■ Try it: For the entries below, report the number of lines containing "stroke", without any other content.

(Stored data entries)
********************
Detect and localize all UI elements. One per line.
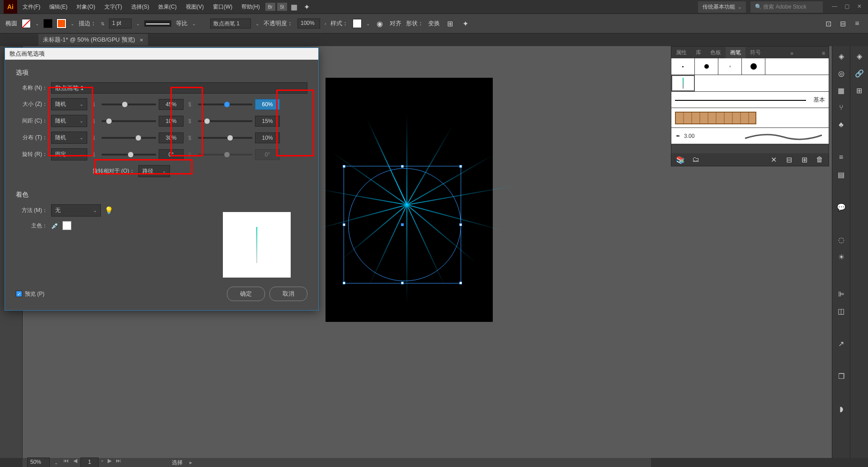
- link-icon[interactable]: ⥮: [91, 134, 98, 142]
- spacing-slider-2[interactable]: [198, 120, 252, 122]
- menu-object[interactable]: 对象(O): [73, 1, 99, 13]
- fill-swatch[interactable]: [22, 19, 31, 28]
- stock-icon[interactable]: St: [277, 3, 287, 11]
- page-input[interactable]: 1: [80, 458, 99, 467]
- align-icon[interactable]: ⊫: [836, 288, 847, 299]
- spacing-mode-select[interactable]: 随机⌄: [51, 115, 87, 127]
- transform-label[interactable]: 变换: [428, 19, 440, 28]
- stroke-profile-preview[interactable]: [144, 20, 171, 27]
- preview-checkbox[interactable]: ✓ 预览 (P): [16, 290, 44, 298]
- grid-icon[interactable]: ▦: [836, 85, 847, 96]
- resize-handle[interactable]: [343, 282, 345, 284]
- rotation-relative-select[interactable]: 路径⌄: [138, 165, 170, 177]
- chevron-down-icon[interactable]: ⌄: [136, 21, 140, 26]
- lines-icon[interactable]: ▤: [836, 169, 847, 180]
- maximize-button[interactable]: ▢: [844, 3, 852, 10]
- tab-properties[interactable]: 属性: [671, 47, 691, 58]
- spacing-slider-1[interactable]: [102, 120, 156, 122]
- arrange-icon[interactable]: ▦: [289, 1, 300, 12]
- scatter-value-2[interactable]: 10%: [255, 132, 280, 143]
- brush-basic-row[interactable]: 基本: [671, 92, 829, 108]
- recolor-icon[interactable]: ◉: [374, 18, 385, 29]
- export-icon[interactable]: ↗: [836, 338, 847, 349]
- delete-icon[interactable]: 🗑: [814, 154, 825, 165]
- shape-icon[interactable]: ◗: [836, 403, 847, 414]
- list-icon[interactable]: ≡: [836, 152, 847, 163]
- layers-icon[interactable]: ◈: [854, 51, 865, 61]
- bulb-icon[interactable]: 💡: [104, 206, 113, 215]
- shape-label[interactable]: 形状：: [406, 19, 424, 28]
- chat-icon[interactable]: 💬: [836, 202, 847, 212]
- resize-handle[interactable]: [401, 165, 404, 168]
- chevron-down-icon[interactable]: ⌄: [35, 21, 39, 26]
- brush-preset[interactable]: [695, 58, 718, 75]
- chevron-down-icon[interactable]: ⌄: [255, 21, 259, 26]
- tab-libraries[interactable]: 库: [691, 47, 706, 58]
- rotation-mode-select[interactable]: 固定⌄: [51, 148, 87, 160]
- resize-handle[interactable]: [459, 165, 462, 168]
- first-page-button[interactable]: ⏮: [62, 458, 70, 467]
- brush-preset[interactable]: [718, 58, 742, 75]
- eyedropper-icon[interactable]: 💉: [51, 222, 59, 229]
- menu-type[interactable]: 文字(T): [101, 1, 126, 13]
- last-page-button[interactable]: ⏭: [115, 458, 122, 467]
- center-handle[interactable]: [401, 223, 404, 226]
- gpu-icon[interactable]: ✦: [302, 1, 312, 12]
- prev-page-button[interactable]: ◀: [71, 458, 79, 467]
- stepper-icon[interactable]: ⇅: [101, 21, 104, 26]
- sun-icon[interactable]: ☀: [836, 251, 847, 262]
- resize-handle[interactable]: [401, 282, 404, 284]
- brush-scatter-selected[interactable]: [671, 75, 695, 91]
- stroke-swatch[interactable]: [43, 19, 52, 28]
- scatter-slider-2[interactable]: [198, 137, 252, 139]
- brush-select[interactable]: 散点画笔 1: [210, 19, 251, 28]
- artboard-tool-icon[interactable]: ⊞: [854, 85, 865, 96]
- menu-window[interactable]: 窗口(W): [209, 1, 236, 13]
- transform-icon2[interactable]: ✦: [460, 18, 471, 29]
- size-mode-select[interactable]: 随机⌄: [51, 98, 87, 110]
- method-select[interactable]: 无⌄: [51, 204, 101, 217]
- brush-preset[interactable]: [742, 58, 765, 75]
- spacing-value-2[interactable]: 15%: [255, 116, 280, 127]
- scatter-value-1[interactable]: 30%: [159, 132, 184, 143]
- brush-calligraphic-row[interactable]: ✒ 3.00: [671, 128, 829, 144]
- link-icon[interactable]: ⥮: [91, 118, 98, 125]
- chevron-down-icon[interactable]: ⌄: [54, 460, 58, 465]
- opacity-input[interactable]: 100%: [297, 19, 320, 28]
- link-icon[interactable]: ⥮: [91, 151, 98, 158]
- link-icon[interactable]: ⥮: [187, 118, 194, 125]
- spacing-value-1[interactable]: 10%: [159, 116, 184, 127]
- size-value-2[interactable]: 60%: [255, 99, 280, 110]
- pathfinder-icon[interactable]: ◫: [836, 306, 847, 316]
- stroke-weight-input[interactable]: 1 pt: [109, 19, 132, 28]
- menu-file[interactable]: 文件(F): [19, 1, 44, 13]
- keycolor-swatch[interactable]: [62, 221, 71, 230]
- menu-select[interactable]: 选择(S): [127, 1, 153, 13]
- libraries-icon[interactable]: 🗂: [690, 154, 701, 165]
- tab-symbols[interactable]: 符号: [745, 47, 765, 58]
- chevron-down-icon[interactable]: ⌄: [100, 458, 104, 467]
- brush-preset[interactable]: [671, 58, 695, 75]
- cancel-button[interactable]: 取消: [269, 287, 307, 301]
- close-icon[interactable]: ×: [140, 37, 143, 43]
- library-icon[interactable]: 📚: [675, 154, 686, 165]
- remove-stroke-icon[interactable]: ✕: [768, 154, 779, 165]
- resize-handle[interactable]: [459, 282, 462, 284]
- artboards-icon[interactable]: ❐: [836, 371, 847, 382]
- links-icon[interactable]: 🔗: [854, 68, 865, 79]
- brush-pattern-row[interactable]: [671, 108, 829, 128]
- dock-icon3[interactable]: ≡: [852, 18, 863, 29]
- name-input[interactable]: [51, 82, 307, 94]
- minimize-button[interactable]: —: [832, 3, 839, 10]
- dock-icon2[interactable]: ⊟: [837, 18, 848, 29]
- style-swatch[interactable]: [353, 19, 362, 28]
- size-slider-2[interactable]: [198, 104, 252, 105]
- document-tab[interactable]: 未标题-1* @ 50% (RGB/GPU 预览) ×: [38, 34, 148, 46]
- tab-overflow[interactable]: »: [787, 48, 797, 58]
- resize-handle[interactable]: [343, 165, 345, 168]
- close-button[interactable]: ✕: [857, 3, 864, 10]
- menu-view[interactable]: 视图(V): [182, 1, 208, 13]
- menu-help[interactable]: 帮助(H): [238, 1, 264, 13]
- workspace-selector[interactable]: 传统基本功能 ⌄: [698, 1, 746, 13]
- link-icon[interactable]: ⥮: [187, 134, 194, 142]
********************
■ Task answer: 4